In 2012, when the mayor proposed a limit of 16 fluid ounces on sugary drinks sold in New York, he was pilloried by opponents and ridiculed by late-night comedians as a fun-hating scold. The measure was rejected in court. Four years later, Mr. Bloomberg said, he is still met at speaking engagements with Big Gulp cups, a gibe at his failed soda regulation effort.
But now he sees soft-drink regulation gaining mainstream acceptance.
“While we may have lost that battle in the courts, you can make the very good case that we won the war,” Mr. Bloomberg said.
The industry remains adamant that it will continue fighting soda taxes. The beverage association argues that sugary drink consumption has not increased obesity, and that soda taxes will not reduce it. But the trade group also claims it is doing its part to reduce obesity by encouraging consumers to drink its diet and low-calorie options instead of full-calorie sodas. Ms. Neely, the beverage association president, has been trumpeting industry efforts to market lower-calorie choices as proof of a commitment to public health.
“One thing we’ll continue to do with full gusto is try to reduce calories and sugar in the American diet,” Ms.

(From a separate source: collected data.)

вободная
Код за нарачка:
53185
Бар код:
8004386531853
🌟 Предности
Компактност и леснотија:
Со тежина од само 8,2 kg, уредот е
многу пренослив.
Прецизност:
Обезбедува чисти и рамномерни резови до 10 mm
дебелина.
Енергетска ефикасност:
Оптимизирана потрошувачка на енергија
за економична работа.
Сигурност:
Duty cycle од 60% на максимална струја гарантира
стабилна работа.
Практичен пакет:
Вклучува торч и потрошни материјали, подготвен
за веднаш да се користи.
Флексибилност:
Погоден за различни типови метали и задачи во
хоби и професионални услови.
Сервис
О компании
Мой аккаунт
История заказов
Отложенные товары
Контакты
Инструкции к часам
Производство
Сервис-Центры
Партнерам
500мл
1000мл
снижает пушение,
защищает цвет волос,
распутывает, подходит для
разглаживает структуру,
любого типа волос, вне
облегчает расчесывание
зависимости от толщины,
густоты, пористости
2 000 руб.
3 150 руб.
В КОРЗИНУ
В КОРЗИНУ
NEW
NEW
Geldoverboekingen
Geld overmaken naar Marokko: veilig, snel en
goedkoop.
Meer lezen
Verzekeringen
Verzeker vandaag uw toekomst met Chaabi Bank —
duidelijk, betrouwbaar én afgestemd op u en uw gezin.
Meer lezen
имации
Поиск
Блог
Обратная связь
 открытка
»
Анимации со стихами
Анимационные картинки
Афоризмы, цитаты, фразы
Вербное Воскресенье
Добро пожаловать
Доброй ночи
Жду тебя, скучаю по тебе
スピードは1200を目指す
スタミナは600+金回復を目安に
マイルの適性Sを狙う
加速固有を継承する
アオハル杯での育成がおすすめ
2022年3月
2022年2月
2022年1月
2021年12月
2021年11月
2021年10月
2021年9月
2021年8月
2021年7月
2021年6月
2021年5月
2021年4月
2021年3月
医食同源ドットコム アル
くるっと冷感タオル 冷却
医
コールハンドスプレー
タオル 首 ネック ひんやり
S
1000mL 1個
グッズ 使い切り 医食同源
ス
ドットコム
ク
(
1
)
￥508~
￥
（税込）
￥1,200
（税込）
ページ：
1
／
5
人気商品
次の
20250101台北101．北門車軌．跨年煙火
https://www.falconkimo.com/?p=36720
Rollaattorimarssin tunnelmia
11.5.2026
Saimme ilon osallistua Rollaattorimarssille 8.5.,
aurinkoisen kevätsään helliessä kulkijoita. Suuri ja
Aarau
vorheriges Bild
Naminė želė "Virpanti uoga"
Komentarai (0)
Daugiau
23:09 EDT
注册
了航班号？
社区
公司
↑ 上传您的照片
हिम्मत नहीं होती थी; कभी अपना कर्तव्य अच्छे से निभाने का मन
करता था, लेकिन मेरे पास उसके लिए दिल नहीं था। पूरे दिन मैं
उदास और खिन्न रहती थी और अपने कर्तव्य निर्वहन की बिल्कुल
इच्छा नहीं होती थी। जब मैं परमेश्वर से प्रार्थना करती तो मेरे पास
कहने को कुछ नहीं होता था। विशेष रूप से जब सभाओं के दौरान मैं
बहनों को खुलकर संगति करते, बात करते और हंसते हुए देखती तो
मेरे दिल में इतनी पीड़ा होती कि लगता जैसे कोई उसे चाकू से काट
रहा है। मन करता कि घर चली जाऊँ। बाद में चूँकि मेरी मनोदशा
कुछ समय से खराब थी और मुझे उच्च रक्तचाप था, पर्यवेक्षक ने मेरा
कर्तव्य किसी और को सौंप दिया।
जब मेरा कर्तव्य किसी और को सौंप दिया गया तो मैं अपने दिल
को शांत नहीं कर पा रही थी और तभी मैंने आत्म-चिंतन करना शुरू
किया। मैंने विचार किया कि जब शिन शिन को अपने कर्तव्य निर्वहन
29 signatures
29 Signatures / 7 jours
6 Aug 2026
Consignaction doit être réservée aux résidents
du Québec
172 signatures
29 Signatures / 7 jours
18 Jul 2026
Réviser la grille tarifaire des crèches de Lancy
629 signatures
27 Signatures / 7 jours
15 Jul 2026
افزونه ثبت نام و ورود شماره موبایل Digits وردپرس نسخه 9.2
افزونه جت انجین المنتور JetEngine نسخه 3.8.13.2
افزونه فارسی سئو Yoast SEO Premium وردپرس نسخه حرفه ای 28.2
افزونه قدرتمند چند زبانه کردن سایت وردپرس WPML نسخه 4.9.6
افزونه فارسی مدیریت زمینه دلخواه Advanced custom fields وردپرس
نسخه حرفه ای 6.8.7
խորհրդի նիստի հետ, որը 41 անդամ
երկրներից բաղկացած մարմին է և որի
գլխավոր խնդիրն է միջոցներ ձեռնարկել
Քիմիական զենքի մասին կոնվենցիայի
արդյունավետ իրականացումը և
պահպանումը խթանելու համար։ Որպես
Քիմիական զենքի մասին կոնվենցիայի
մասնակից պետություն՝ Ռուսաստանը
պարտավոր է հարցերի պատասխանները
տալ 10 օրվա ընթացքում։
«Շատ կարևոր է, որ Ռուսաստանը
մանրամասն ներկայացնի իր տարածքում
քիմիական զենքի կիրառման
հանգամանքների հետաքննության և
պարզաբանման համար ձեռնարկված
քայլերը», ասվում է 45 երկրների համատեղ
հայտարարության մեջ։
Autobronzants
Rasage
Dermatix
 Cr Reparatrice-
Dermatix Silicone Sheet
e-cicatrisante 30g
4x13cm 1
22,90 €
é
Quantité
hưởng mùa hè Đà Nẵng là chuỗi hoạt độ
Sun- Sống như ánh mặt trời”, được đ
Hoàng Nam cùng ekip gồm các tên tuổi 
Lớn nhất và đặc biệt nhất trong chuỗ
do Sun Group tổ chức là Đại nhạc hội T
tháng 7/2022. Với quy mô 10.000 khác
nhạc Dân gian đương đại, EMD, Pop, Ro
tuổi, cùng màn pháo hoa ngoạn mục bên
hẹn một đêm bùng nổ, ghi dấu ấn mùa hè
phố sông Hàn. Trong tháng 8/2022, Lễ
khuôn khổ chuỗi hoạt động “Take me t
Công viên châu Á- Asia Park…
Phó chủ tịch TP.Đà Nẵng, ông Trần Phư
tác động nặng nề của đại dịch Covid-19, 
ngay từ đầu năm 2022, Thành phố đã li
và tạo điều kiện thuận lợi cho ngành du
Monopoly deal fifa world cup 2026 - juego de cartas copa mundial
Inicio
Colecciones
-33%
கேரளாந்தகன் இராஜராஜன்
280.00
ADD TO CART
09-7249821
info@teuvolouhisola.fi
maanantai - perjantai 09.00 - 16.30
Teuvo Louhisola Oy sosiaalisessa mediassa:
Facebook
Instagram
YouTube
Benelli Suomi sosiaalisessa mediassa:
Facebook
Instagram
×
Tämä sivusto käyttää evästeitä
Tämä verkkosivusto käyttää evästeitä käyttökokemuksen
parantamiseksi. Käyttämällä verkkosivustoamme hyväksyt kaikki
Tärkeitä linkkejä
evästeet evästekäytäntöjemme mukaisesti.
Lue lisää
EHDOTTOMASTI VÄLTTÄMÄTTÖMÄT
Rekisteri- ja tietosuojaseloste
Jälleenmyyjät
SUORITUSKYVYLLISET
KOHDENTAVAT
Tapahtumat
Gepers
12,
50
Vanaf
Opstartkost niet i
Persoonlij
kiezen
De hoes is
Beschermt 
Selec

Neely said. “We don’t want to fight with public health. We agree that more needs to be done, and we’re trying to do it in a very serious and systematic way. We believe we have a responsibility to help address the obesity problem, and we’re doing it in a way that we think is powerful and will yield lasting results.”
Research from Mexico, which approved national taxes on sugary drinks and junk food in 2013, has found that taxes did drive down soft-drink sales, particularly among low-income populations that tend to drink the most of those. Research on Berkeley’s soda tax found a similar trend. But it is too soon to know whether those drops in sales will lead to lower rates of obesity or diabetes.
Still, not every politician has needed a public health argument to embrace a soda tax. Jim Kenney, the mayor of Philadelphia, sold a tax there to City Council members by linking it to a popular initiative to expand prekindergarten. Cook County officials described the tax revenue as crucial to closing budget shortfalls so they could save public safety jobs. And Santa Fe, N.M., the latest city to propose a soda tax, presented it as a way to raise much-needed money for early childhood education.
John Arnold, a hedge fund billionaire who invested heavily in the Philadelphia and California campaigns, said he became interested in soda taxes for public health reasons, but also believes soda taxes have advantages over other ways to raise municipal money. “Do you do it by increasing sales taxes or increasing income taxes, or can you find ways, like through soda taxes, where you get an added benefit of improving the health at the local level in addition to raising money?” he asked.
Both Mr. Arnold and Mr. Bloomberg said they hoped the recent election successes would make soda taxes a more popular idea, able to attract political support and a wider array of financial supporters. Mr. Bloomberg said he was committed to funding well-organized efforts as they continue to emerge.
“We certainly aren’t going to walk away from this,” he said.